┌──

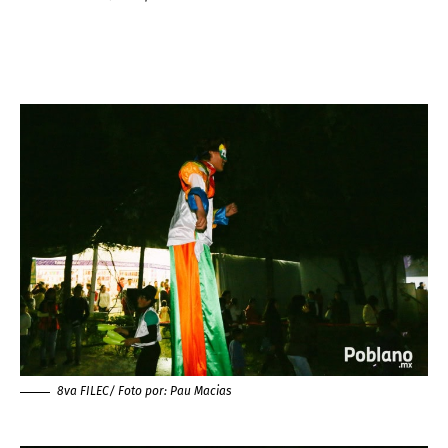
8va FILEC/ Foto por:
Pau Macias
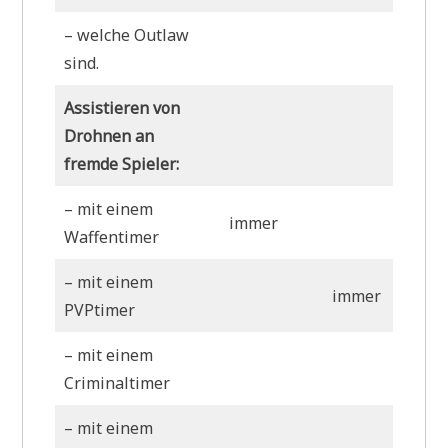
– welche Outlaw
Hig
sind.
Assistieren von
Drohnen an
fremde Spieler:
– mit einem
immer
Waffentimer
– mit einem
immer
PVPtimer
– mit einem
Criminaltimer
– mit einem
Hig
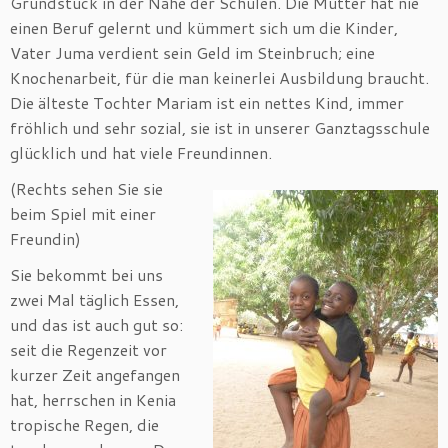
Grundstück in der Nähe der Schulen. Die Mutter hat nie
einen Beruf gelernt und kümmert sich um die Kinder,
Vater Juma verdient sein Geld im Steinbruch; eine
Knochenarbeit, für die man keinerlei Ausbildung braucht.
Die älteste Tochter Mariam ist ein nettes Kind, immer
fröhlich und sehr sozial, sie ist in unserer Ganztagsschule
glücklich und hat viele Freundinnen.
(Rechts sehen Sie sie
beim Spiel mit einer
Freundin)
Sie bekommt bei uns
zwei Mal täglich Essen,
und das ist auch gut so:
seit die Regenzeit vor
kurzer Zeit angefangen
hat, herrschen in Kenia
tropische Regen, die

└──

Exercise prompt: Every line between the one holding "Vater Juma verdient" and the end of the listing above, inclusive, must be transcribed exactly; omit all others.

Output of the task:
Vater Juma verdient sein Geld im Steinbruch; eine
Knochenarbeit, für die man keinerlei Ausbildung braucht.
Die älteste Tochter Mariam ist ein nettes Kind, immer
fröhlich und sehr sozial, sie ist in unserer Ganztagsschule
glücklich und hat viele Freundinnen.
(Rechts sehen Sie sie
beim Spiel mit einer
Freundin)
Sie bekommt bei uns
zwei Mal täglich Essen,
und das ist auch gut so:
seit die Regenzeit vor
kurzer Zeit angefangen
hat, herrschen in Kenia
tropische Regen, die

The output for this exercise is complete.